The use case is creating embeddings for paragraphs from documents. Then, when the user issues a query, you create an embedding for the query (you can also do more complicated stuff), you find the most similar embeddings from the documents and you insert those as context into ChatGPT so that it can rephrase the documents to answer the users question.
This is fascinating, thanks for explaining this use case. It sounds like it's a fancy way to get a generic LLM to understand your ___domain by including the relevant context in a prompt.
What about specializing the LLM in the first place? Could you fine-tune the model by training it on those internal documents instead? Then you don't need to mess about with the prompt, right, since the LLM has "learned" the data?
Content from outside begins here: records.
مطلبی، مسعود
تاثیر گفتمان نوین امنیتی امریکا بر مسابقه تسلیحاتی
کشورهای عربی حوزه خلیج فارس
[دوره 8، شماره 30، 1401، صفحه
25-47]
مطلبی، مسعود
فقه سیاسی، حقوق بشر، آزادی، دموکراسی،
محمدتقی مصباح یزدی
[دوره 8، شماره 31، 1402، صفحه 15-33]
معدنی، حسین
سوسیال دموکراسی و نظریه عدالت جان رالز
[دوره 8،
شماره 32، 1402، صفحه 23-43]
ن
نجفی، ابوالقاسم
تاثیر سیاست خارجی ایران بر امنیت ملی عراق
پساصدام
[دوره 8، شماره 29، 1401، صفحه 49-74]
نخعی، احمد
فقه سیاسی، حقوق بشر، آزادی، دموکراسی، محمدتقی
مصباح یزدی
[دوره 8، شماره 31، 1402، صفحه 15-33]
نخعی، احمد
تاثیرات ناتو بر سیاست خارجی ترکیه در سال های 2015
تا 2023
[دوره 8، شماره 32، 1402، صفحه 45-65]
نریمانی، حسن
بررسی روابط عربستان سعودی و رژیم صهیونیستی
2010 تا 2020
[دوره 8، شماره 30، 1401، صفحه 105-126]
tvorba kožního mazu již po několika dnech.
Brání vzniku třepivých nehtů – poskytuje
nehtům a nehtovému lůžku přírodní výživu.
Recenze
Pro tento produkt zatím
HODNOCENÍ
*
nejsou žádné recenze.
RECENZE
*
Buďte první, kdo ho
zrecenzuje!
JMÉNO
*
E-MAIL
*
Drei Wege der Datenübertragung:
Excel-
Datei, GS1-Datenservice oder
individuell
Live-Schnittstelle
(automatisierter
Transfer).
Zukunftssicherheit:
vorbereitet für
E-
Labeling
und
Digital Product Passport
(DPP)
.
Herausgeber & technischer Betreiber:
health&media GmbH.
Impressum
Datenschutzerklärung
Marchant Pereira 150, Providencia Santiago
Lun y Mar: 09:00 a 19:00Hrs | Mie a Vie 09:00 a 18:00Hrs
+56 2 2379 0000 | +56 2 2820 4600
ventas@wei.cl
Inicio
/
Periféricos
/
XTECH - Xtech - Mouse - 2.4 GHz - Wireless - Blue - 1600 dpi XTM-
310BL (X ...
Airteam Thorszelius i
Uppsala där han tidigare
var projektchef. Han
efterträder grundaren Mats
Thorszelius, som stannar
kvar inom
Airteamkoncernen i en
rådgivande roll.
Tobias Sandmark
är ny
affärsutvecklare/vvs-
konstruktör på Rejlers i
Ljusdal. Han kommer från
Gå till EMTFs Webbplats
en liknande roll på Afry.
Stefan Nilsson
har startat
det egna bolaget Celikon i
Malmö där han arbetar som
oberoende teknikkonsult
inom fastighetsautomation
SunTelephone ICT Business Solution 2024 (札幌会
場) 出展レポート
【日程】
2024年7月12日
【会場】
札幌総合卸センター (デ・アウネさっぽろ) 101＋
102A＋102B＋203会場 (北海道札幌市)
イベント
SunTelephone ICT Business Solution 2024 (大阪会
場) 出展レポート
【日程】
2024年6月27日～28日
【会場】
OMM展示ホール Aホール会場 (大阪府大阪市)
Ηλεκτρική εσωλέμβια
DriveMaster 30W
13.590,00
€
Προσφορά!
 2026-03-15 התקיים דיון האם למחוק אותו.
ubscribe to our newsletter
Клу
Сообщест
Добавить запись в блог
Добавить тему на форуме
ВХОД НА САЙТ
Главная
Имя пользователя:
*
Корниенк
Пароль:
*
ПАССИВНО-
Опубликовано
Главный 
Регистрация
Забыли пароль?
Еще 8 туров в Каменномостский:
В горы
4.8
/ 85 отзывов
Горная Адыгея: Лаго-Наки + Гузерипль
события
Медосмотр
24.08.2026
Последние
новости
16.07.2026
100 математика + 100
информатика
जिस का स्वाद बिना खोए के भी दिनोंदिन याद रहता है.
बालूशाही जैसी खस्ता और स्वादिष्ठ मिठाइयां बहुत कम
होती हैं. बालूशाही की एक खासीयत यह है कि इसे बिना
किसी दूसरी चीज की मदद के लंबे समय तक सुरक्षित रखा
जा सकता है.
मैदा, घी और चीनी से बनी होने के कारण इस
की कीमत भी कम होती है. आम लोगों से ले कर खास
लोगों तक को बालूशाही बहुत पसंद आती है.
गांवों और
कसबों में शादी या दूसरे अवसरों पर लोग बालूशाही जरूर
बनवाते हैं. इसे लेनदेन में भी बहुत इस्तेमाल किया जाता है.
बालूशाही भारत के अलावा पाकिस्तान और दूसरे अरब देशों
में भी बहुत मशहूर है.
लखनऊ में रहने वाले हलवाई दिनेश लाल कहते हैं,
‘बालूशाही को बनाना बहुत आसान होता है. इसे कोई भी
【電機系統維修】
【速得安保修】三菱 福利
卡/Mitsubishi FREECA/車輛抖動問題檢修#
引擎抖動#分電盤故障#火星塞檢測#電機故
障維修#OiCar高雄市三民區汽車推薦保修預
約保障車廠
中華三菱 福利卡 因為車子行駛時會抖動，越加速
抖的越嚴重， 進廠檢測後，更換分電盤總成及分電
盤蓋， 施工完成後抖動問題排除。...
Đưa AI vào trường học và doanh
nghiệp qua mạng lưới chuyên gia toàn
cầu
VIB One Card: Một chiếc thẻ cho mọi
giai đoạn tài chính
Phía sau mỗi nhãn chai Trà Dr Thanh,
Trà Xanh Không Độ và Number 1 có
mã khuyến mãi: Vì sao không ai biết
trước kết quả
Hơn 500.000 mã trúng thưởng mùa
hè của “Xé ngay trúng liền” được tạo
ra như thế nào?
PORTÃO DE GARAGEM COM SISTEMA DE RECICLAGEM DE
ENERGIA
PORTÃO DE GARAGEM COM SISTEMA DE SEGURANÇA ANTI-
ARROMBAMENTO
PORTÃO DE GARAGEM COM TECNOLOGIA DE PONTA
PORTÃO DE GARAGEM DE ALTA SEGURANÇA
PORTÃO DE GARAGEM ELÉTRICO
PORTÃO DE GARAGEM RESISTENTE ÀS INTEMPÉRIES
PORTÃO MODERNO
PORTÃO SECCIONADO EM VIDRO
With fine-tuning you are training on a couple hundred thousand tokens, compared to the billions of tokens the original dataset the LLM was trained on. It won't have as much of an effect. Maybe the original dataset includes a company policy from 5 years ago and now you fine-tune on the new policy. It's hard to guarantee what the model will spit out.
By giving the in-context prompt, it's more likely the model will choose the information you just gave it.
Of course, there are use cases where fine-tuning is worth it. For example, someone recently finetuned a model on their Messenger group chat that was going on for years, about 500k messages, and now they have a model that can imitate all the members of the chat.
In context learning (i.e., tuning the LLM by adding all relevant info to prompts) seems to be preferred over fine-tuning. I'm not sure what exactly the reason is, perhaps because fine-tuning often doesn't make sense in a dynamic setting since it's fairly expensive? On the other hand, the only reason the entire pipeline for vector DB exists is because context size is relatively limited.
I'd love to see a comparison between the two in terms of accuracy of the outputs and the degree of hallucinations.